* _Directions_
Write out all of the entries, matching the original exactly.

* _Extracted records_
• • • •

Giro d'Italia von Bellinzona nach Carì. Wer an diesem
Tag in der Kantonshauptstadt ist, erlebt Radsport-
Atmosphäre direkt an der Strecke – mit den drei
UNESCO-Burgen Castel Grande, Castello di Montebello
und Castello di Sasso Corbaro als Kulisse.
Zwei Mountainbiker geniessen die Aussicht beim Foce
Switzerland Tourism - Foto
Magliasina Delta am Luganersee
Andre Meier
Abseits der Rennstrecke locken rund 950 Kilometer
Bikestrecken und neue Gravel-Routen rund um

• • • •

* _Solved exercise_
Giro d'Italia von Bellinzona nach Carì. Wer an diesem
Tag in der Kantonshauptstadt ist, erlebt Radsport-
Atmosphäre direkt an der Strecke – mit den drei
UNESCO-Burgen Castel Grande, Castello di Montebello
und Castello di Sasso Corbaro als Kulisse.
Zwei Mountainbiker geniessen die Aussicht beim Foce
Switzerland Tourism - Foto
Magliasina Delta am Luganersee
Andre Meier
Abseits der Rennstrecke locken rund 950 Kilometer
Bikestrecken und neue Gravel-Routen rund um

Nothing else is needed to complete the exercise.